***** DATA *****

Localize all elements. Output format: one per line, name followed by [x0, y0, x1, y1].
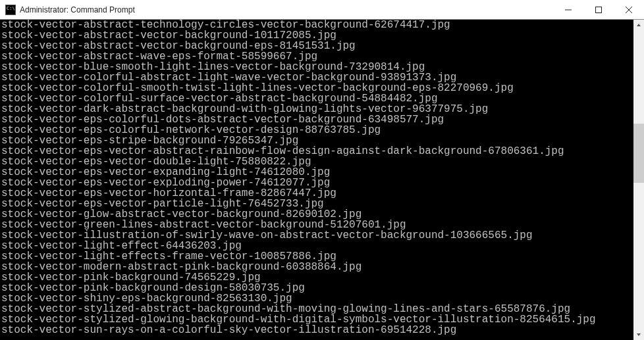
terminal-line: stock-vector-light-effect-64436203.jpg: [1, 241, 633, 251]
scrollbar-thumb[interactable]: [633, 124, 644, 183]
maximize-button[interactable]: [583, 0, 614, 20]
terminal-line: stock-vector-abstract-vector-background-…: [1, 41, 633, 51]
terminal-line: stock-vector-illustration-of-swirly-wave…: [1, 230, 633, 241]
terminal-line: stock-vector-eps-vector-abstract-rainbow…: [1, 146, 633, 157]
terminal-line: stock-vector-abstract-wave-eps-format-58…: [1, 51, 633, 62]
terminal-line: stock-vector-shiny-eps-background-825631…: [1, 293, 633, 304]
content-area: stock-vector-abstract-technology-circles…: [0, 20, 644, 340]
scroll-up-button[interactable]: [633, 20, 644, 30]
terminal-line: stock-vector-light-effects-frame-vector-…: [1, 251, 633, 262]
terminal-line: stock-vector-pink-background-74565229.jp…: [1, 272, 633, 283]
minimize-button[interactable]: [553, 0, 583, 20]
terminal-line: stock-vector-eps-vector-particle-light-7…: [1, 199, 633, 209]
terminal-output[interactable]: stock-vector-abstract-technology-circles…: [0, 20, 633, 340]
terminal-line: stock-vector-stylized-abstract-backgroun…: [1, 304, 633, 314]
terminal-line: stock-vector-eps-vector-exploding-power-…: [1, 178, 633, 188]
terminal-line: stock-vector-eps-colorful-dots-abstract-…: [1, 114, 633, 125]
terminal-line: stock-vector-sun-rays-on-a-colorful-sky-…: [1, 325, 633, 335]
terminal-line: stock-vector-blue-smooth-light-lines-vec…: [1, 62, 633, 72]
terminal-line: stock-vector-green-lines-abstract-vector…: [1, 220, 633, 230]
scroll-down-button[interactable]: [633, 329, 644, 340]
cmd-icon: [5, 5, 16, 15]
terminal-line: stock-vector-abstract-technology-circles…: [1, 20, 633, 30]
scrollbar-track[interactable]: [633, 30, 644, 329]
window-title: Administrator: Command Prompt: [20, 5, 135, 14]
terminal-line: stock-vector-colorful-surface-vector-abs…: [1, 93, 633, 104]
terminal-line: stock-vector-pink-background-design-5803…: [1, 283, 633, 293]
scrollbar[interactable]: [633, 20, 644, 340]
terminal-line: stock-vector-eps-vector-expanding-light-…: [1, 167, 633, 178]
terminal-line: stock-vector-eps-colorful-network-vector…: [1, 125, 633, 135]
terminal-line: stock-vector-eps-stripe-background-79265…: [1, 135, 633, 146]
terminal-line: stock-vector-eps-vector-horizontal-frame…: [1, 188, 633, 199]
terminal-line: stock-vector-dark-abstract-background-wi…: [1, 104, 633, 114]
terminal-line: stock-vector-eps-vector-double-light-758…: [1, 157, 633, 167]
terminal-line: stock-vector-colorful-abstract-light-wav…: [1, 72, 633, 83]
svg-rect-0: [596, 7, 602, 12]
terminal-line: stock-vector-abstract-vector-background-…: [1, 30, 633, 41]
terminal-line: stock-vector-glow-abstract-vector-backgr…: [1, 209, 633, 220]
terminal-line: stock-vector-stylized-glowing-background…: [1, 314, 633, 325]
terminal-line: stock-vector-colorful-smooth-twist-light…: [1, 83, 633, 93]
terminal-line: stock-vector-modern-abstract-pink-backgr…: [1, 262, 633, 272]
window-titlebar[interactable]: Administrator: Command Prompt: [0, 0, 644, 20]
close-button[interactable]: [614, 0, 644, 20]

*****

__WHAT THE EXERCISE ASKS__.
Copy each entry exactly as written. Images should not appear in the copy.

__SOLUTION TO THIS TASK__.
Localize all elements. Output format: one per line, name followed by [x0, y0, x1, y1].
terminal-line: stock-vector-light-effect-64436203.jpg: [1, 241, 633, 251]
scrollbar-thumb[interactable]: [633, 124, 644, 183]
maximize-button[interactable]: [583, 0, 614, 20]
terminal-line: stock-vector-abstract-vector-background-…: [1, 41, 633, 51]
terminal-line: stock-vector-illustration-of-swirly-wave…: [1, 230, 633, 241]
terminal-line: stock-vector-eps-vector-abstract-rainbow…: [1, 146, 633, 157]
terminal-line: stock-vector-abstract-wave-eps-format-58…: [1, 51, 633, 62]
terminal-line: stock-vector-shiny-eps-background-825631…: [1, 293, 633, 304]
content-area: stock-vector-abstract-technology-circles…: [0, 20, 644, 340]
scroll-up-button[interactable]: [633, 20, 644, 30]
terminal-line: stock-vector-light-effects-frame-vector-…: [1, 251, 633, 262]
terminal-line: stock-vector-pink-background-74565229.jp…: [1, 272, 633, 283]
minimize-button[interactable]: [553, 0, 583, 20]
terminal-line: stock-vector-eps-vector-particle-light-7…: [1, 199, 633, 209]
terminal-output[interactable]: stock-vector-abstract-technology-circles…: [0, 20, 633, 340]
terminal-line: stock-vector-stylized-abstract-backgroun…: [1, 304, 633, 314]
terminal-line: stock-vector-eps-vector-exploding-power-…: [1, 178, 633, 188]
terminal-line: stock-vector-eps-colorful-dots-abstract-…: [1, 114, 633, 125]
terminal-line: stock-vector-sun-rays-on-a-colorful-sky-…: [1, 325, 633, 335]
terminal-line: stock-vector-blue-smooth-light-lines-vec…: [1, 62, 633, 72]
terminal-line: stock-vector-green-lines-abstract-vector…: [1, 220, 633, 230]
scroll-down-button[interactable]: [633, 329, 644, 340]
cmd-icon: [5, 5, 16, 15]
terminal-line: stock-vector-abstract-technology-circles…: [1, 20, 633, 30]
scrollbar-track[interactable]: [633, 30, 644, 329]
window-title: Administrator: Command Prompt: [20, 5, 135, 14]
terminal-line: stock-vector-colorful-surface-vector-abs…: [1, 93, 633, 104]
terminal-line: stock-vector-pink-background-design-5803…: [1, 283, 633, 293]
scrollbar[interactable]: [633, 20, 644, 340]
terminal-line: stock-vector-eps-vector-expanding-light-…: [1, 167, 633, 178]
terminal-line: stock-vector-eps-colorful-network-vector…: [1, 125, 633, 135]
terminal-line: stock-vector-eps-stripe-background-79265…: [1, 135, 633, 146]
terminal-line: stock-vector-eps-vector-horizontal-frame…: [1, 188, 633, 199]
terminal-line: stock-vector-dark-abstract-background-wi…: [1, 104, 633, 114]
terminal-line: stock-vector-eps-vector-double-light-758…: [1, 157, 633, 167]
terminal-line: stock-vector-colorful-abstract-light-wav…: [1, 72, 633, 83]
svg-rect-0: [596, 7, 602, 12]
terminal-line: stock-vector-abstract-vector-background-…: [1, 30, 633, 41]
terminal-line: stock-vector-glow-abstract-vector-backgr…: [1, 209, 633, 220]
terminal-line: stock-vector-stylized-glowing-background…: [1, 314, 633, 325]
terminal-line: stock-vector-colorful-smooth-twist-light…: [1, 83, 633, 93]
terminal-line: stock-vector-modern-abstract-pink-backgr…: [1, 262, 633, 272]
window-titlebar[interactable]: Administrator: Command Prompt: [0, 0, 644, 20]
close-button[interactable]: [614, 0, 644, 20]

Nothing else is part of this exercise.